Polynomials have smallest degree

I am interested in the following problem.

Problem 1. Find polynomial P (x) has integer coefficients, there is no rational roots, with the smallest degree such that for each positive integer $$m$$ there exists a positive integer a such that $$m \mid P (a).$$ In the case of $$\deg P = 2$$, use quadratic residue, we can see that it cannot happen.

In the case of $$\deg P = 4$$, I have the answer (use quadratic residue).

Therefore, I need an answer for the case of $$\deg P = 3$$, ie the following problem.

Problem 2. Let the polynomial $$P (x) = ax ^ 3 + bx ^ 2 + cx + d$$, $$a,\,b,\,c,\,d\in\mathbb Z$$ and $$a \ne 0$$, $$P (x)$$ is irreducible on $$\mathbb Z [x]$$. Prove that there exists a positive integer $$m$$ such that $$m\nmid P(n),\quad\forall\,n\in\mathbb N^*.$$

• A minor point is that, in your Problem 2 statement, I assume that $d$ is also an integer, but you should make that explicit. – John Omielan Dec 25 '18 at 4:17
• $d$ is integer, edited! – Drona Dec 25 '18 at 4:25
• @Drona can you post your solution for p=2 and 4? – Sandeep Silwal Dec 25 '18 at 5:17

It seems this is a corollary of the Chebotarev density theorem.
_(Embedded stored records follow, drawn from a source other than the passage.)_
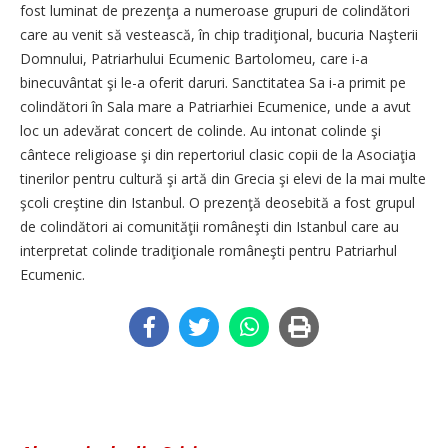
fost luminat de prezenţa a numeroase grupuri de colindători
care au venit să vestească, în chip tradiţional, bucuria Naşterii
Domnului, Patriarhului Ecumenic Bartolomeu, care i-a
binecuvântat şi le-a oferit daruri. Sanctitatea Sa i-a primit pe
colindători în Sala mare a Patriarhiei Ecumenice, unde a avut
loc un adevărat concert de colinde. Au intonat colinde şi
cântece religioase şi din repertoriul clasic copii de la Asociaţia
tinerilor pentru cultură şi artă din Grecia şi elevi de la mai multe
şcoli creştine din Istanbul. O prezenţă deosebită a fost grupul
de colindători ai comunităţii româneşti din Istanbul care au
interpretat colinde tradiţionale româneşti pentru Patriarhul
Ecumenic.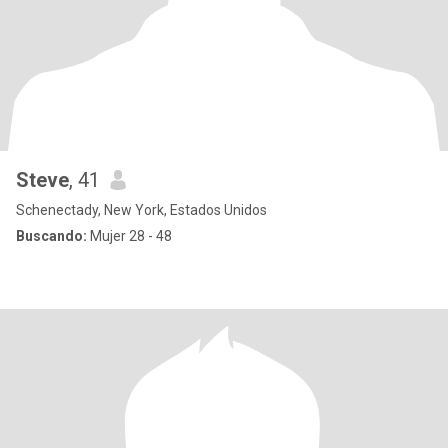
Steve
, 41
Schenectady, New York, Estados Unidos
Buscando:
Mujer 28 - 48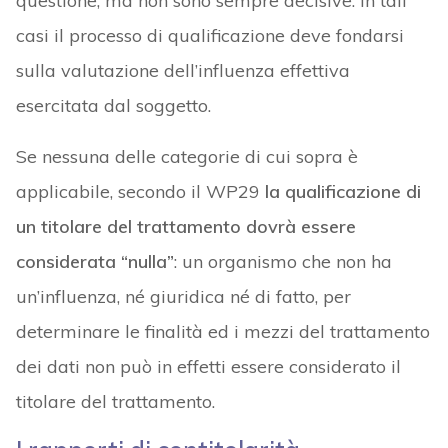
questione, ma non sono sempre decisive: in tali
casi il processo di qualificazione deve fondarsi
sulla valutazione dell’influenza effettiva
esercitata dal soggetto.
Se nessuna delle categorie di cui sopra è
applicabile, secondo il WP29
la qualificazione di
un titolare del trattamento dovrà essere
considerata “nulla”
: un organismo che non ha
un’influenza, né giuridica né di fatto, per
determinare le finalità ed i mezzi del trattamento
dei dati non può in effetti essere considerato il
titolare del trattamento.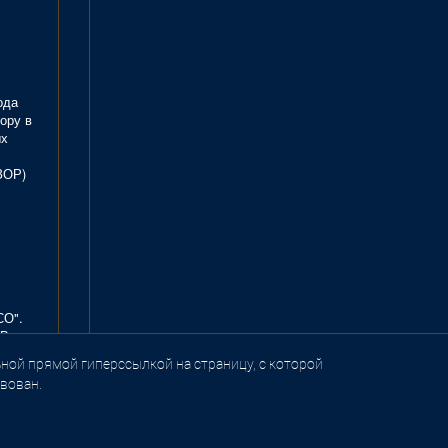
ода
ору в
ых
ЗОР)
СО".
В.
ной прямой гиперссылкой на страницу, с которой
вован.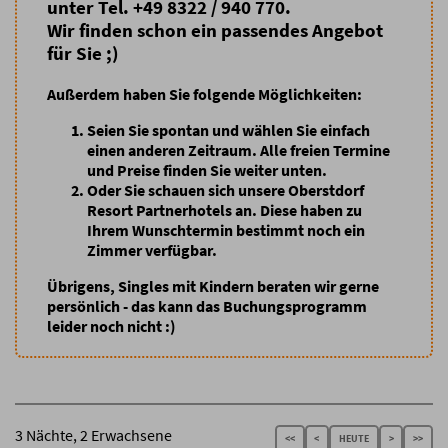
unter Tel. +49 8322 / 940 770.
Wir finden schon ein passendes Angebot
für Sie ;)
Außerdem haben Sie folgende Möglichkeiten:
Seien Sie spontan
und wählen Sie einfach
einen anderen Zeitraum. Alle freien Termine
und Preise finden Sie weiter unten.
Oder Sie schauen sich unsere Oberstdorf
Resort Partnerhotels an
. Diese haben zu
Ihrem Wunschtermin bestimmt noch ein
Zimmer verfügbar.
Übrigens, Singles mit Kindern beraten wir gerne
persönlich - das kann das Buchungsprogramm
leider noch nicht :)
3 Nächte, 2 Erwachsene
<<
<
HEUTE
>
>>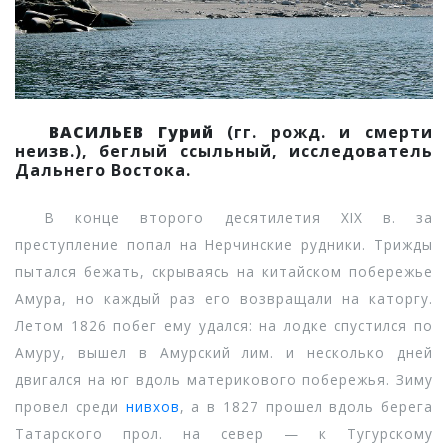
ВАСИЛЬЕВ Гурий
(гг. рожд. и смерти
неизв.), беглый ссыльный, исследователь
Дальнего Востока.
В конце второго десятилетия XIX в. за
преступление попал на Нерчинские рудники. Трижды
пытался бежать, скрываясь на китайском побережье
Амура, но каждый раз его возвращали на каторгу.
Летом 1826 побег ему удался: на лодке спустился по
Амуру, вышел в Амурский лим. и несколько дней
двигался на юг вдоль материкового побережья. Зиму
провел среди
нивхов
, а в 1827 прошел вдоль берега
Татарского прол. на север — к Тугурскому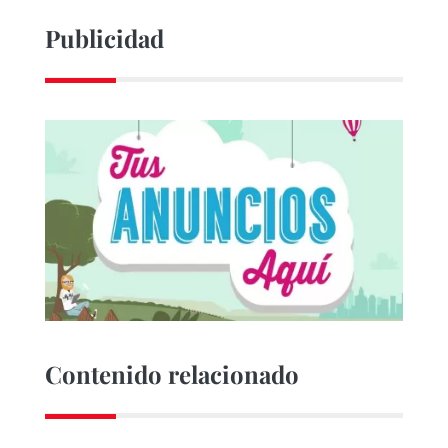
Publicidad
Contenido relacionado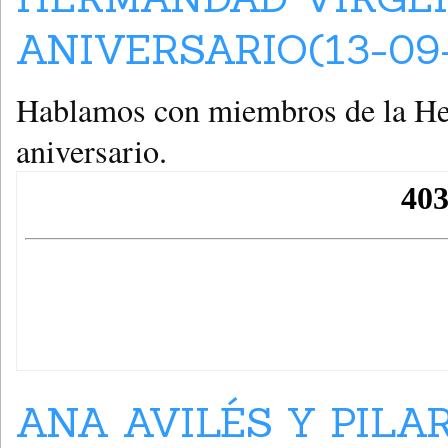
ANIVERSARIO(13-09
Hablamos con miembros de la He
aniversario.
ANA AVILÉS Y PILA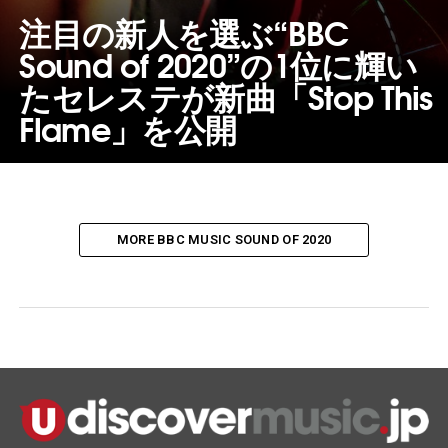
注目の新人を選ぶ“BBC
Sound of 2020”の1位に輝い
たセレステが新曲「Stop This
Flame」を公開
MORE BBC MUSIC SOUND OF 2020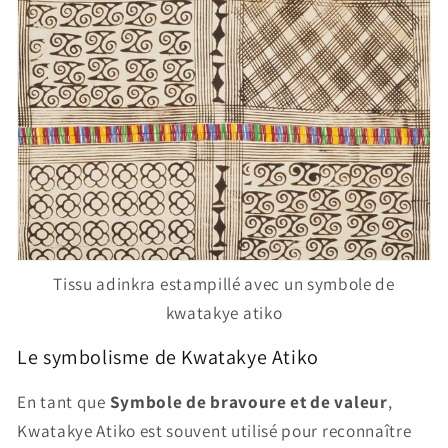
Tissu adinkra estampillé avec un symbole de
kwatakye atiko
Le symbolisme de Kwatakye Atiko
En tant que
Symbole de bravoure et de valeur
,
Kwatakye Atiko est souvent utilisé pour reconnaître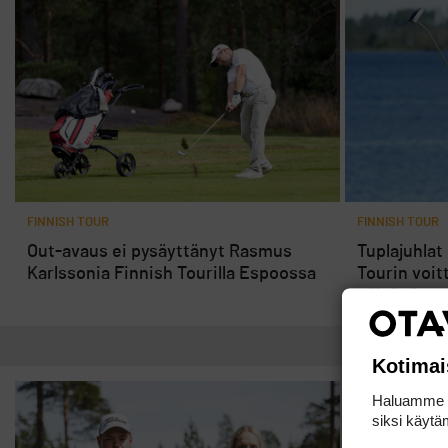
FINNISH TOUR
FINNISH TOUR
Out-avaus ei pysäyttänyt Rasmus
Tuplajuhlat
Karlssonia Finnish Tourilla Espoossa
Tourin voit
päivänä
Kotimai
Haluamme ta
siksi käytäm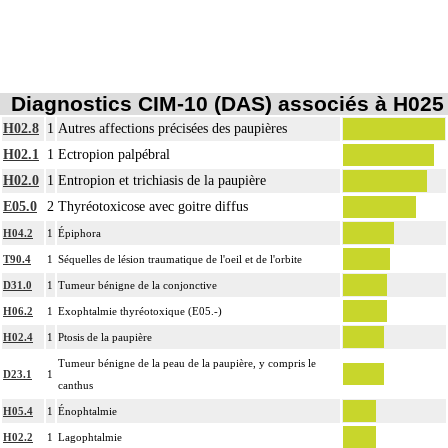
Diagnostics CIM-10 (DAS) associés à H025
H02.8
1
Autres affections précisées des paupières
H02.1
1
Ectropion palpébral
H02.0
1
Entropion et trichiasis de la paupière
E05.0
2
Thyréotoxicose avec goitre diffus
H04.2
1
Épiphora
T90.4
1
Séquelles de lésion traumatique de l'oeil et de l'orbite
D31.0
1
Tumeur bénigne de la conjonctive
H06.2
1
Exophtalmie thyréotoxique (E05.-)
H02.4
1
Ptosis de la paupière
Tumeur bénigne de la peau de la paupière, y compris le
D23.1
1
canthus
H05.4
1
Énophtalmie
H02.2
1
Lagophtalmie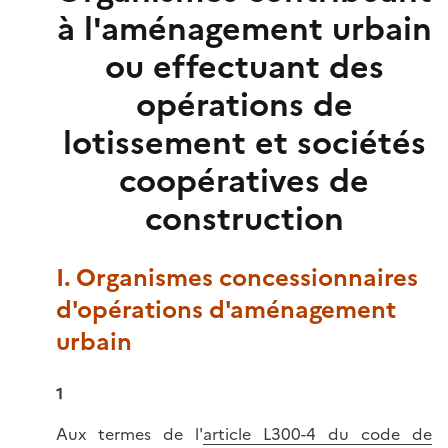
à l'aménagement urbain
ou effectuant des
opérations de
lotissement et sociétés
coopératives de
construction
I. Organismes concessionnaires
d'opérations d'aménagement
urbain
1
Aux termes de l'
article L300-4 du code de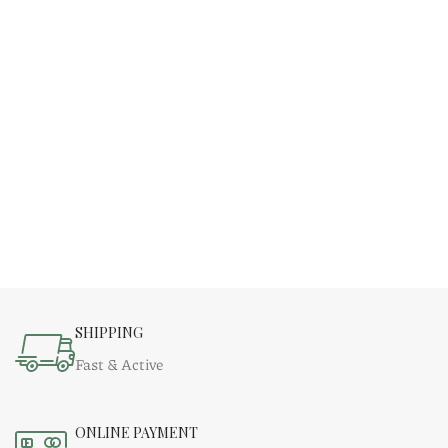
SHIPPING
Fast & Active
ONLINE PAYMENT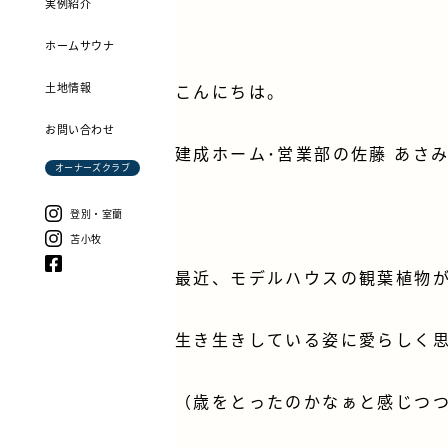
実例紹介
ホームサウナ
土地情報
こんにちは。
お問い合わせ
建成ホーム･営業部の
佐藤 あさ
オーナーズクラブ
登別・室蘭
苫小牧
最近、モデルハウスの観葉植物
生き生きしている姿に愛らしく
（歳をとったのかなぁと感じつ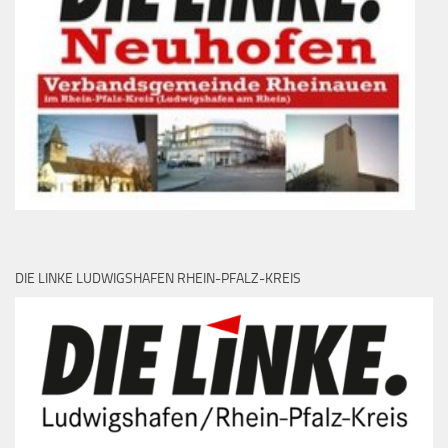
DIE LINKE LUDWIGSHAFEN RHEIN-PFALZ-KREIS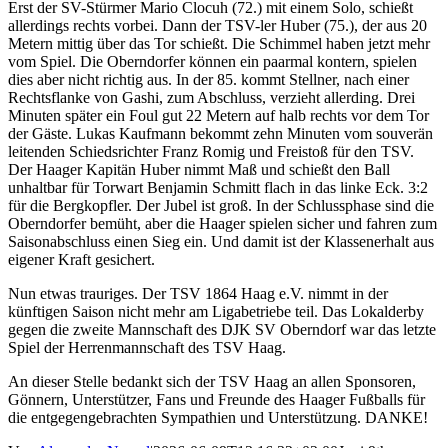
Erst der SV-Stürmer Mario Clocuh (72.) mit einem Solo, schießt
allerdings rechts vorbei. Dann der TSV-ler Huber (75.), der aus 20
Metern mittig über das Tor schießt. Die Schimmel haben jetzt mehr
vom Spiel. Die Oberndorfer können ein paarmal kontern, spielen
dies aber nicht richtig aus. In der 85. kommt Stellner, nach einer
Rechtsflanke von Gashi, zum Abschluss, verzieht allerding. Drei
Minuten später ein Foul gut 22 Metern auf halb rechts vor dem Tor
der Gäste. Lukas Kaufmann bekommt zehn Minuten vom souverän
leitenden Schiedsrichter Franz Romig und Freistoß für den TSV.
Der Haager Kapitän Huber nimmt Maß und schießt den Ball
unhaltbar für Torwart Benjamin Schmitt flach in das linke Eck. 3:2
für die Bergkopfler. Der Jubel ist groß. In der Schlussphase sind die
Oberndorfer bemüht, aber die Haager spielen sicher und fahren zum
Saisonabschluss einen Sieg ein. Und damit ist der Klassenerhalt aus
eigener Kraft gesichert.
Nun etwas trauriges. Der TSV 1864 Haag e.V. nimmt in der
künftigen Saison nicht mehr am Ligabetriebe teil. Das Lokalderby
gegen die zweite Mannschaft des DJK SV Oberndorf war das letzte
Spiel der Herrenmannschaft des TSV Haag.
An dieser Stelle bedankt sich der TSV Haag an allen Sponsoren,
Gönnern, Unterstützer, Fans und Freunde des Haager Fußballs für
die entgegengebrachten Sympathien und Unterstützung. DANKE!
See e.g. these notes, Ex. 7.2(b): Let $$f \in \mathbb Z[X]$$ be an irreducible polynomial with the property that $$(f \mod p)$$ has a zero in $$\mathbb F_p$$ for all but finitely many primes $$p$$. Prove that $$f$$ has degree $$1$$.
In particular, in your problem 2 there are infinitely many primes that work for $$m$$.